Task to carry out:
Make an exact copy of the lines from the one holding "Lidé v rádiu" through the last line of the material, and output nothing else.

Segment Start: Records provided

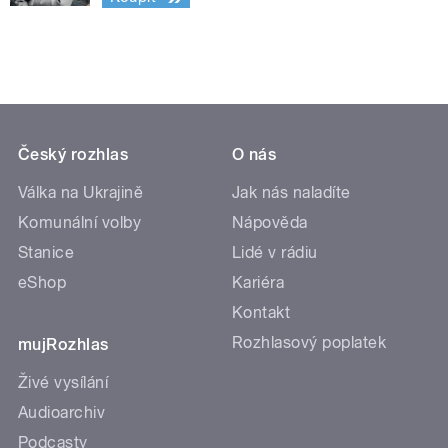
Český rozhlas
O nás
Válka na Ukrajině
Jak nás naladíte
Komunální volby
Nápověda
Stanice
Lidé v rádiu
eShop
Kariéra
Kontakt
Rozhlasový poplatek
mujRozhlas
Živé vysílání
Audioarchiv
Podcasty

Segment End: Records provided

Reply to the task:
Lidé v rádiu
eShop
Kariéra
Kontakt
Rozhlasový poplatek
mujRozhlas
Živé vysílání
Audioarchiv
Podcasty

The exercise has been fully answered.